It’s 2015 and California employers have a brand new list of new To-Do’s that come courtesy of Sacramento legislators. Be aware of changes in the law and take steps to make sure you’re covered. If you haven’t started your HR checklist, we’ll help with the one that follows.
- Update your personnel policies. California became the first state in the nation to require employers, regardless of size, to offer paid sick leave. Your sick leave policy must provide for any employee who has worked for you for at least 30 days to begin accruing sick leave at the rate of one hour for every 30 hours worked up to a maximum of six paid sick days (which must be allowed to carry over from year to year). Once an employee becomes eligible for the paid sick leave, you need to allow him or her to use the sick leave after their 90th day of employment. The new law goes into effect on July 1, 2015, so you have plenty of time to get your policy in place.
- Take note that California’s anti-discrimination laws continue to expand to include new protected classes. California’s Fair Employment and Housing Act (FEHA) has added interns, volunteers and undocumented workers (with drivers’ licenses) as groups protected from employment discrimination and harassment. Note an employer must still obtain I-9s and the corresponding documentation, but cannot discriminate or harass someone because they hold a driver’s license issued by the DMV to undocumented workers.
- Review your wage and hour practices. For the last few years, California has significantly enhanced its wage protection laws, and this year is no exception.
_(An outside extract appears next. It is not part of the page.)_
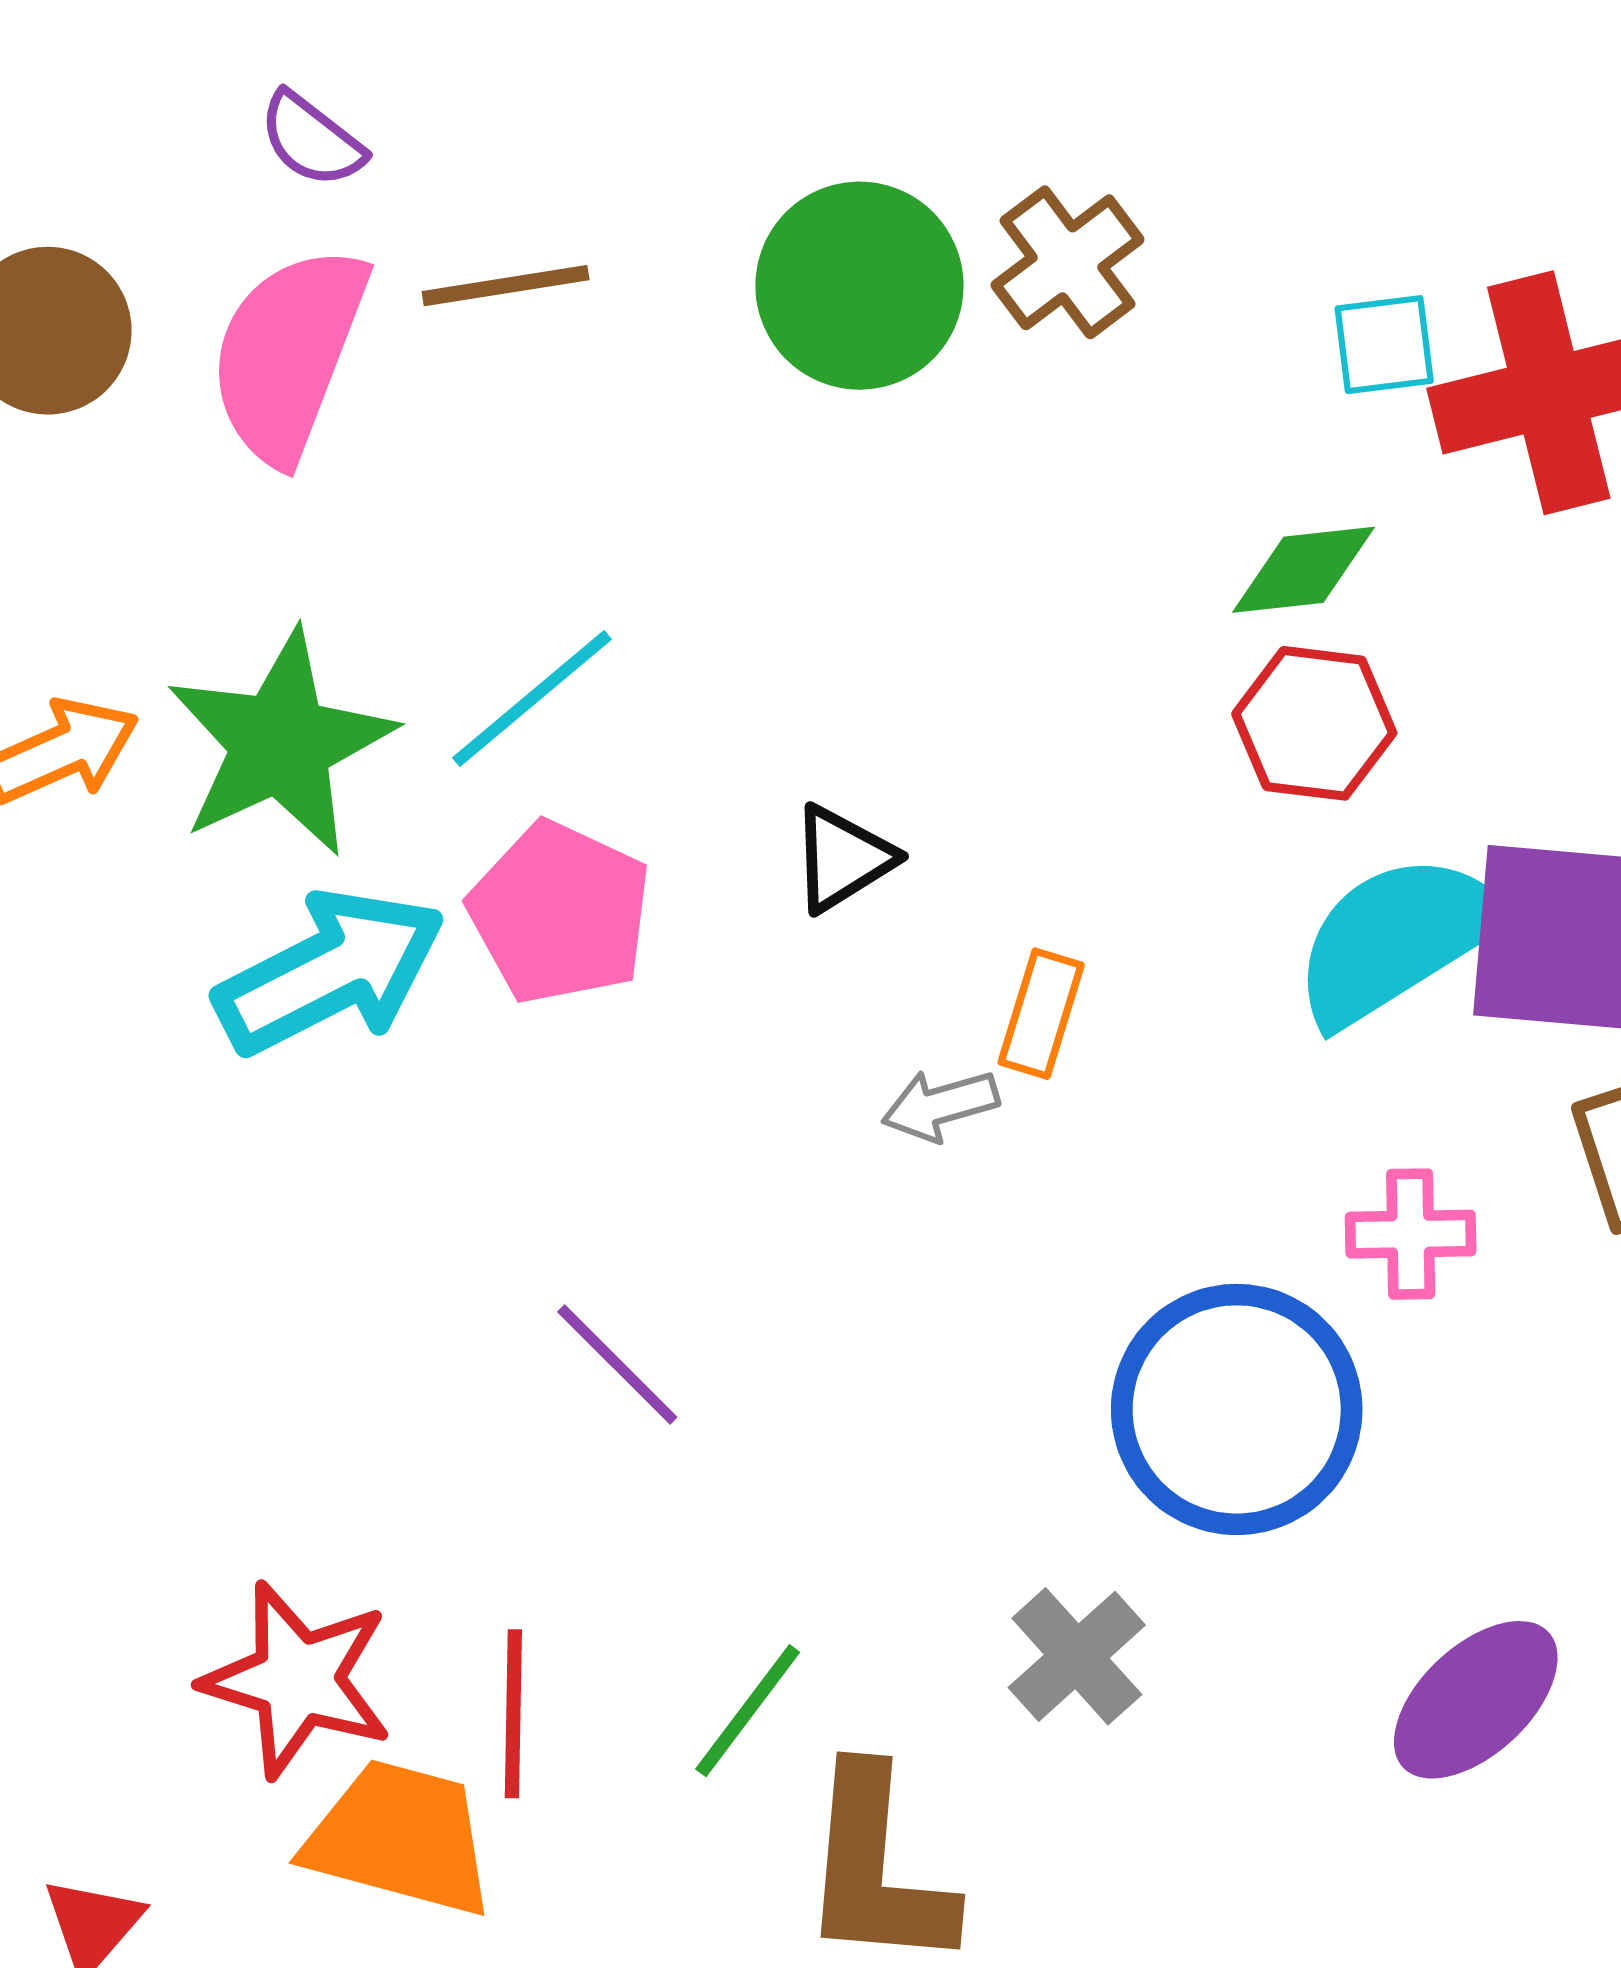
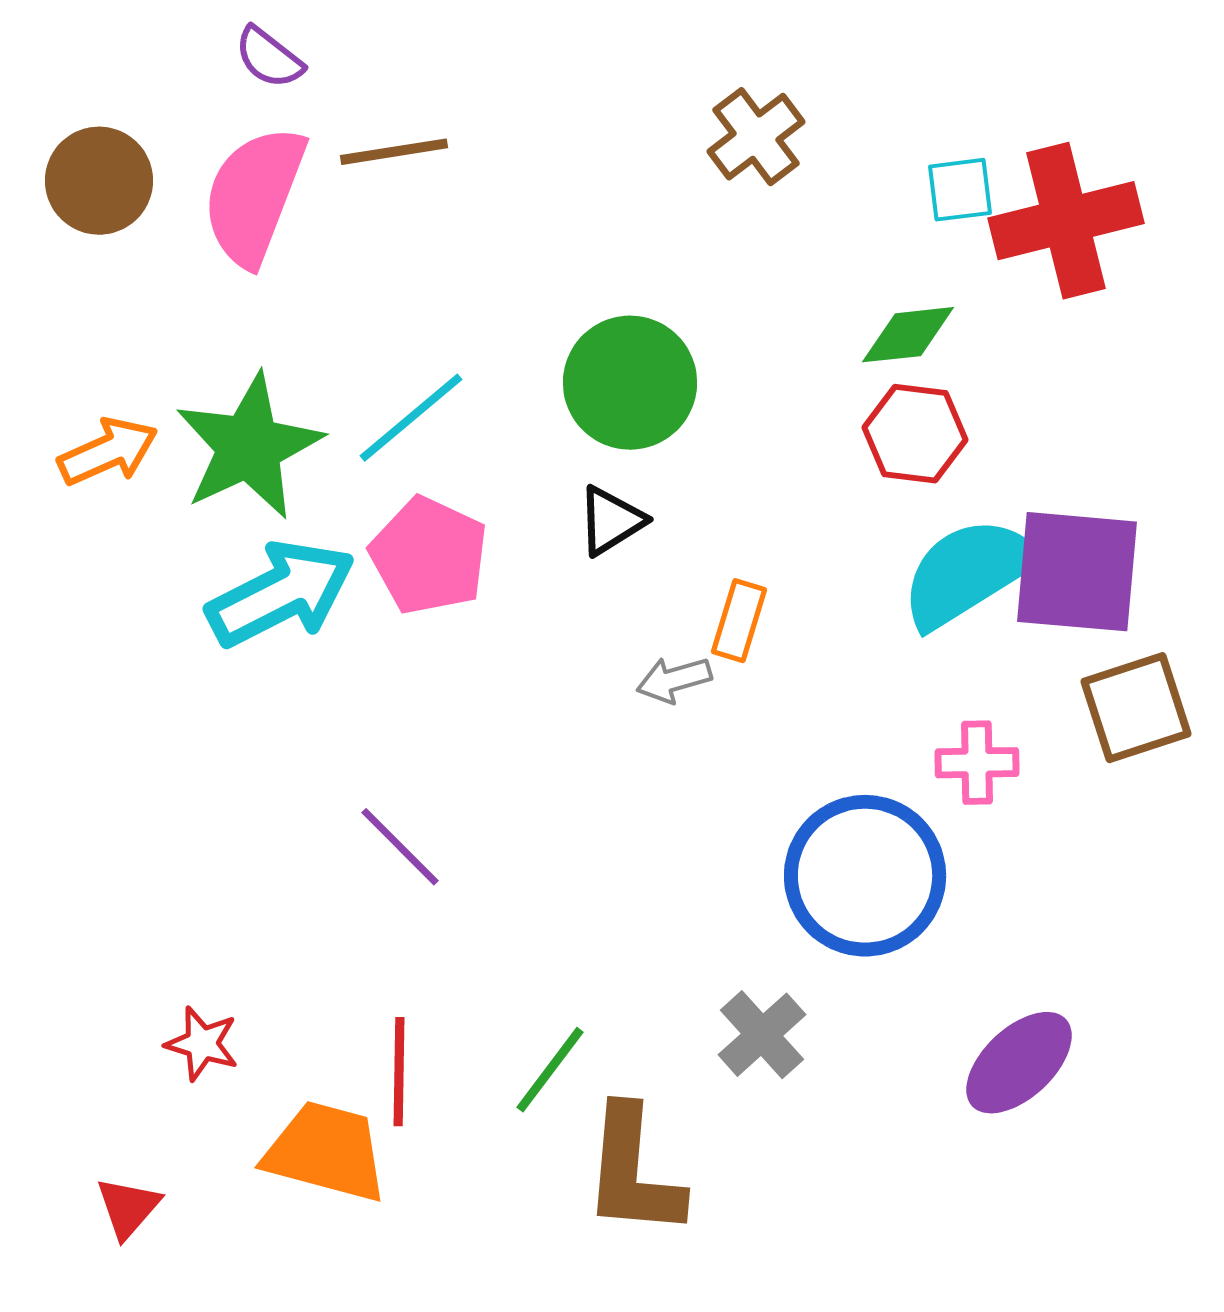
green circle: (859, 286) -> (630, 383), moved
purple line: (617, 1364) -> (400, 847), moved
red star: (298, 1680) -> (202, 1044), moved, size x0.6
- AB1897 imposes new penalties on employers who use labor contractors. If a company relies upon a contractor to provide some or all of its workers, and the contractor is unable to pay the workers or fails to carry workers compensation, the client who hired the contractor may now be legally responsible for the amounts due and penalties.
- Additional laws were passed increasing or enhancing penalties for violation of California’s wage and hour laws, such as expanding the time to recover liquidated damages for failure to pay minimum wage and additional penalties for employing minors unlawfully.
- Beware of a “sleeper” problem stemming from the new minimum wage law that went into effect last July. Many employers increased hourly employees’ wages to meet the new minimum wage, but did not consider the impact the change had on exempt employees. All exempt employees (commonly referred to as “salaried” employees) must now meet a threshold minimum salary requirement that is equal to two times minimum wage. This means that if you have employees who are classified as exempt, they must be receiving a fixed salary of at least $37,440 a year ($3,120 a month). If you have not increased your exempt employees’ salaries to meet this requirement, these employees are not actually exempt from overtime.
- Lastly, re-do manager training to assure your key staff members are fully informed about new laws. A well-intentioned (but ignorant) manager is a recipe for disaster.